Lack of  water continues to be a problem of monumental proportions for everyone in Sen Rafayel.
We have a  good vehicle and the luxury of being able to travel great distances until we find water.

Without exception, the students we visited shared this list:

  • no available water - it is necessary for everyone to travel great distances on foot to find untreated water. The village supply remains turned off due to lack of rain.
  • no toilet - no one had even a communal latrine
  • no electricity
  • no bed-no comfortable place to sleep. No pillows, no covers.
  • do not eat everyday 
  • house leaks when it rains
  • house has problems  with mosquitoes,cockroaches,mice,rats

Last week Auguste returned to Sen Rafayel with Gaby, one of our 3 university graduates with a nursing degree. Unfortunately for the entire graduating class, administration did not process application for state national licensing exams for nurses on time so everyone has to wait until this fall to write.
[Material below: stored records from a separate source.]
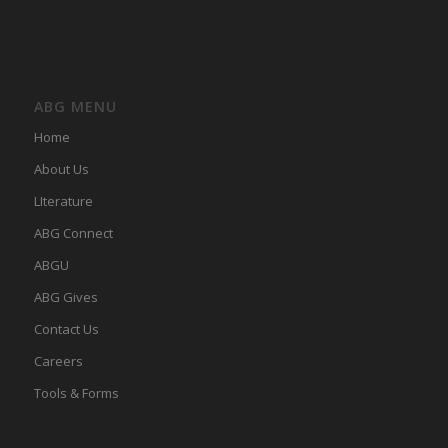
ABG MENU
Home
About Us
LIterature
ABG Connect
ABGU
ABG Gives
Contact Us
Careers
Tools & Forms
Good for us as Gaby was available so we have hired him to private duty manman Cassimilia.

During a home visit, Nurse Gaby checks Mme's vitals, takes a
family history  and talks about previous and potential surgery.

Auguste, Mme and Gaby drove down the mountain at 4 am next morning arriving at the hospital in Milot at 5:45 am. They were #62 for a consultation. When their turn finally came, they were told there was no surgeon available to see Mme so they will return again tomorrow morning. In the interim, Auguste is in Port-au-Prince for service on our vehicle.

We have a guest room at Lakay Jasmine which has 2 beds and a half bath. It will one day be a clinic.  It is new and very clean and we will use it as a recovery room for Mme once we arrange her surgery. Driving up and down a mountain which may or may not be closed due to protests is time consuming and tiring. Fortunately we have a youthful staff.

The challenges here loom large at times, seemingly endless misery and grief are all around. At the same time there is intelligence, courage, awareness and joy.

Thich Hnat Hanh says that the key to happiness is "stopping and learning to be happy in the present moment. "  

Such a simple yet difficult way to live. Those present moments can slip by unnoticed and unappreciated. The women of Haiti live in the present moment. They remind me constantly of how I want to live my life and that it takes work. It has nothing to do with possessions or affluence. 

The community of Starthrower is here and growing, firmly rooted in the soil of Haiti thanks to every one of you who believes that we can alleviate suffering and it happens when we take responsibility. The community being created is the bonus - unplanned and priceless.